Peggy Noonan on Obama and 'the Oil Spill':
I wonder if the president knows what a disaster this is not only for
him but for his political assumptions. His philosophy is that it is
appropriate for the federal government to occupy a more burly,
significant and powerful place in America—confronting its problems of
need, injustice, inequality. But in a way, and inevitably, this is
always boiled down to a promise: "Trust us here in Washington, we will
prove worthy of your trust." Then the oil spill came and government
could not do the job, could not meet need, in fact seemed faraway and
incapable: "We pay so much for the government and it can't cap an
undersea oil well!"
Noonan isn't wrong. However, I don't think that Obama is done politically as she asserts for two reasons.

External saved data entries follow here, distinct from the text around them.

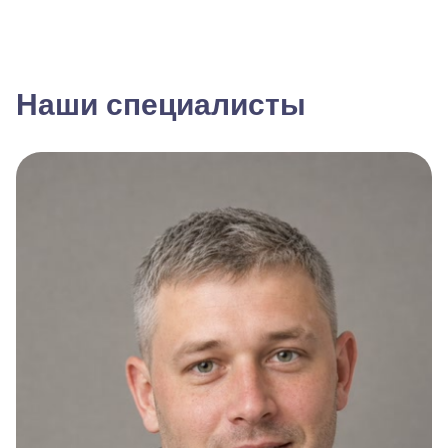
Наши специалисты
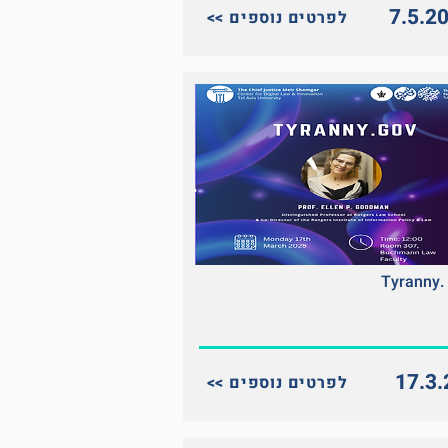
7.5.2
<< לפרטים נוספים
Tyranny.
17.3.
<< לפרטים נוספים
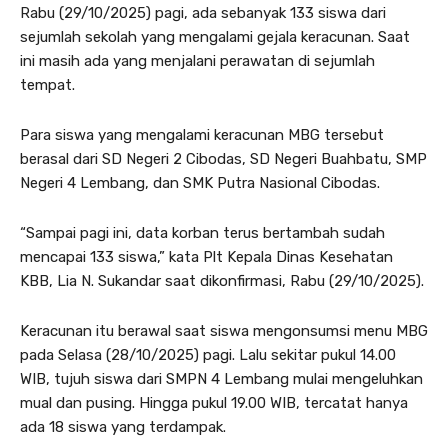
Rabu (29/10/2025) pagi, ada sebanyak 133 siswa dari
sejumlah sekolah yang mengalami gejala keracunan. Saat
ini masih ada yang menjalani perawatan di sejumlah
tempat.
Para siswa yang mengalami keracunan MBG tersebut
berasal dari SD Negeri 2 Cibodas, SD Negeri Buahbatu, SMP
Negeri 4 Lembang, dan SMK Putra Nasional Cibodas.
“Sampai pagi ini, data korban terus bertambah sudah
mencapai 133 siswa,” kata Plt Kepala Dinas Kesehatan
KBB, Lia N. Sukandar saat dikonfirmasi, Rabu (29/10/2025).
Keracunan itu berawal saat siswa mengonsumsi menu MBG
pada Selasa (28/10/2025) pagi. Lalu sekitar pukul 14.00
WIB, tujuh siswa dari SMPN 4 Lembang mulai mengeluhkan
mual dan pusing. Hingga pukul 19.00 WIB, tercatat hanya
ada 18 siswa yang terdampak.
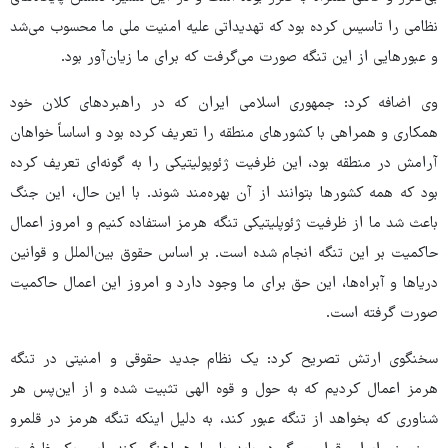
نظامی را تاسیس کرده بود که تهدیداتی علیه امنیت ملی ما محسوب می‌شد
و عبورهایی از این تنگه صورت می‌گرفت که برای ما زیان‌آور بود.
وی اضافه کرد: جمهوری اسلامی ایران که در راهبردهای کلان خود
همکاری و همراهی با کشورهای منطقه را تعریف کرده بود و اساساً خواهان
آرامش در منطقه بود، این ظرفیت ژئوپولیتیکی را به گونه‌ای تعریف کرده
بود که همه کشورها بتوانند از آن بهره‌مند شوند. با این حال، این جنگ
باعث شد ما از ظرفیت ژئوپلیتیکی تنگه هرمز استفاده کنیم و امروز اعمال
حاکمیت بر این تنگه انجام شده است. بر اساس حقوق بین‌الملل و قوانین
دریاها و آبراه‌ها، این حق برای ما وجود دارد و امروز این اعمال حاکمیت
صورت گرفته است.
سخنگوی ارتش تصریح کرد: یک نظام جدید حقوقی و امنیتی در تنگه
هرمز اعمال کردیم که به حول و قوه الهی تثبیت شده و از این‌پس هر
شناوری که بخواهد از تنگه عبور کند، به دلیل اینکه تنگه هرمز در قلمرو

The first is that there is no credible alternative on the left or in the Democratic Party to Obama. The second is that he still has the time and the opportunity to grown with the job and to transform himself into something/someone else for, unlike George Bush, he doesn't have a strong ideological backbone and has few unshakable political beliefs. In short, the oil spill in the Gulf is a disaster for Obama, but it isn't his Katrina. Obama is new, likable, and empty enough to change the storyline or rather to get pass it since he is the only star of this increasingly pathetic (but not irreversibly so) drama.